Without reproducing any picture, copy the records word for word.

**GIVEN RECORDS:**
-- Opening Marker --
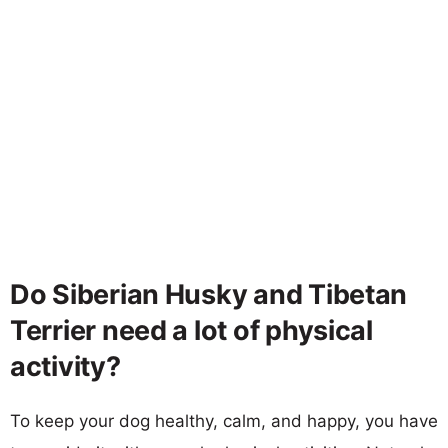
Do Siberian Husky and Tibetan
Terrier need a lot of physical
activity?
To keep your dog healthy, calm, and happy, you have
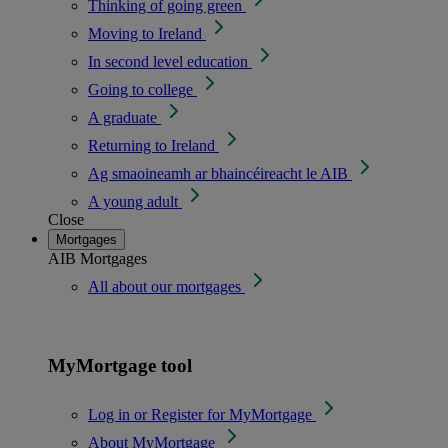
Thinking of going green
Moving to Ireland
In second level education
Going to college
A graduate
Returning to Ireland
Ag smaoineamh ar bhaincéireacht le AIB
A young adult
Close
Mortgages
AIB Mortgages
All about our mortgages
MyMortgage tool
Log in or Register for MyMortgage
About MyMortgage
-- Closing Marker --
**ANSWER TO THIS PROBLEM:**
Do Siberian Husky and Tibetan
Terrier need a lot of physical
activity?
To keep your dog healthy, calm, and happy, you have
Thinking of going green
Moving to Ireland
In second level education
Going to college
A graduate
Returning to Ireland
Ag smaoineamh ar bhaincéireacht le AIB
A young adult
Close
Mortgages
AIB Mortgages
All about our mortgages
MyMortgage tool
Log in or Register for MyMortgage
About MyMortgage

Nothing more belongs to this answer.